**BRIEF**: Would you please transcribe the data in full and exactly, excluding images?

====

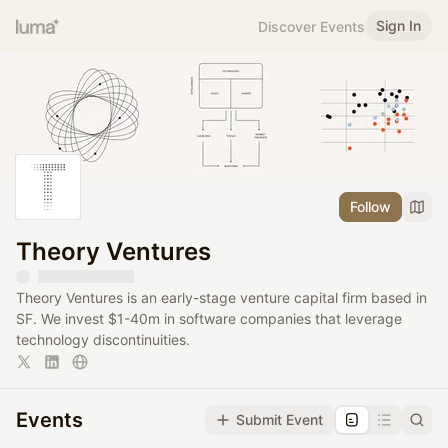
Sign In
Discover Events
Follow
Theory Ventures
Theory Ventures is an early-stage venture capital firm based in
SF. We invest $1-40m in software companies that leverage
technology discontinuities.
Events
Submit Event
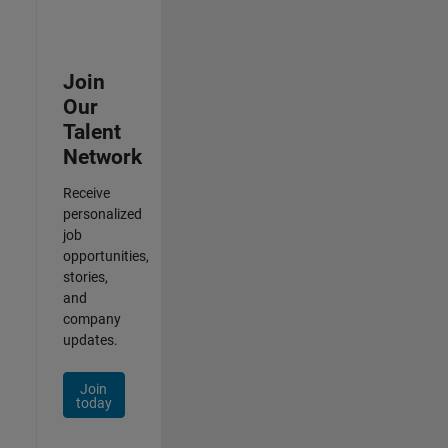
Join
Our
Talent
Network
Receive
personalized
job
opportunities,
stories,
and
company
updates.
Join
today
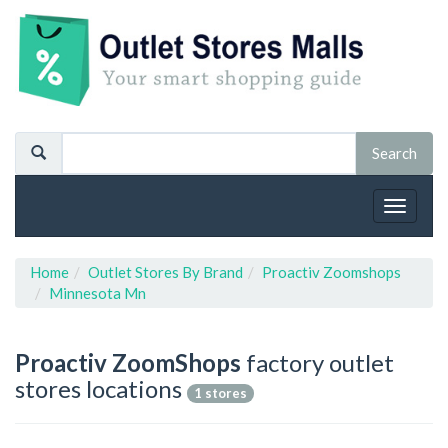
Toggle
navigat
Home
Outlet Stores By Brand
Proactiv Zoomshops
Minnesota Mn
Proactiv ZoomShops
factory outlet
stores locations
1 stores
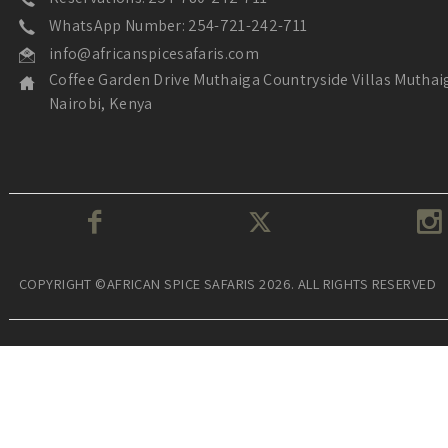
WhatsApp Number: 254-721-242-711
info@africanspicesafaris.com
Coffee Garden Drive Muthaiga Countryside Villas Muthai
Nairobi, Kenya
COPYRIGHT ©AFRICAN SPICE SAFARIS 2026. ALL RIGHTS RESERVED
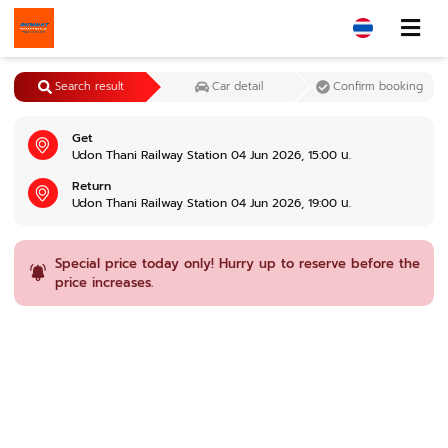
Search result
Car detail
Confirm booking
Get
Udon Thani Railway Station 04 Jun 2026, 15:00 น.
Return
Udon Thani Railway Station 04 Jun 2026, 19:00 น.
Special price today only! Hurry up to reserve before the
price increases.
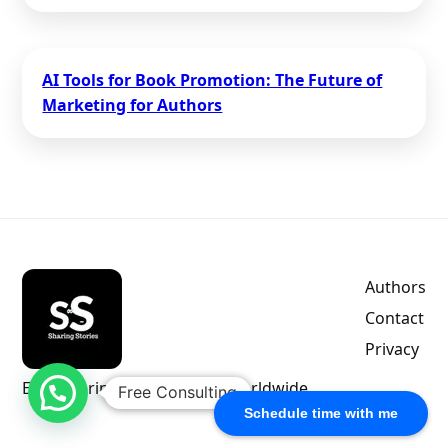
AI Tools for Book Promotion: The Future of
Marketing for Authors
Authors
Contact
Privacy
Empowering indie authors worldwide.
Free Consulting
Schedule time with me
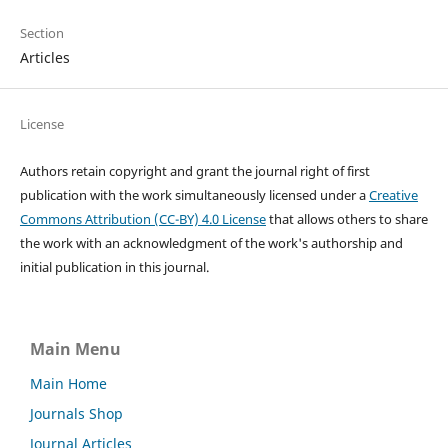
Section
Articles
License
Authors retain copyright and grant the journal right of first
publication with the work simultaneously licensed under a
Creative
Commons Attribution (CC-BY) 4.0 License
that allows others to share
the work with an acknowledgment of the work's authorship and
initial publication in this journal.
Main Menu
Main Home
Journals Shop
Journal Articles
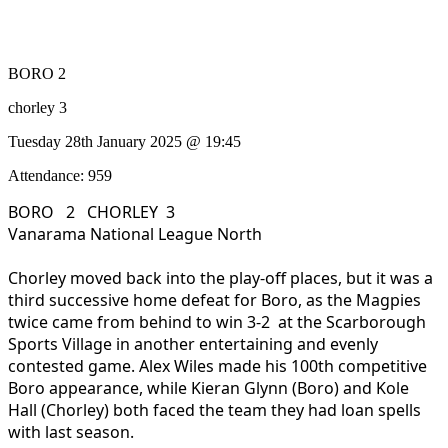
BORO 2
chorley 3
Tuesday 28th January 2025 @ 19:45
Attendance: 959
BORO 2 CHORLEY 3
Vanarama National League North
Chorley moved back into the play-off places, but it was a
third successive home defeat for Boro, as the Magpies
twice came from behind to win 3-2 at the Scarborough
Sports Village in another entertaining and evenly
contested game. Alex Wiles made his 100th competitive
Boro appearance, while Kieran Glynn (Boro) and Kole
Hall (Chorley) both faced the team they had loan spells
with last season.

====

**RESPONSE**:
Sign In
Discover Events
Follow
Theory Ventures
Theory Ventures is an early-stage venture capital firm based in
SF. We invest $1-40m in software companies that leverage
technology discontinuities.
Events
Submit Event
Join
Our
Talent
Network
Receive
personalized
job
opportunities,
stories,
and
company
updates.
Join
today
Toggle
navigat
Home
Outlet Stores By Brand
Proactiv Zoomshops
Minnesota Mn
Proactiv ZoomShops
factory outlet
stores locations
1 stores
WhatsApp Number: 254-721-242-711
info@africanspicesafaris.com
Coffee Garden Drive Muthaiga Countryside Villas Muthai
Nairobi, Kenya
COPYRIGHT ©AFRICAN SPICE SAFARIS 2026. ALL RIGHTS RESERVED
Search result
Car detail
Confirm booking
Get
Udon Thani Railway Station 04 Jun 2026, 15:00 น.
Return
Udon Thani Railway Station 04 Jun 2026, 19:00 น.
Special price today only! Hurry up to reserve before the
price increases.
AI Tools for Book Promotion: The Future of
Marketing for Authors
Authors
Contact
Privacy
Empowering indie authors worldwide.
Free Consulting
Schedule time with me
Section
Articles
License
Authors retain copyright and grant the journal right of first
publication with the work simultaneously licensed under a
Creative
Commons Attribution (CC-BY) 4.0 License
that allows others to share
the work with an acknowledgment of the work's authorship and
initial publication in this journal.
Main Menu
Main Home
Journals Shop
Journal Articles
BORO 2
chorley 3
Tuesday 28th January 2025 @ 19:45
Attendance: 959
BORO 2 CHORLEY 3
Vanarama National League North
Chorley moved back into the play-off places, but it was a
third successive home defeat for Boro, as the Magpies
twice came from behind to win 3-2 at the Scarborough
Sports Village in another entertaining and evenly
contested game. Alex Wiles made his 100th competitive
Boro appearance, while Kieran Glynn (Boro) and Kole
Hall (Chorley) both faced the team they had loan spells
with last season.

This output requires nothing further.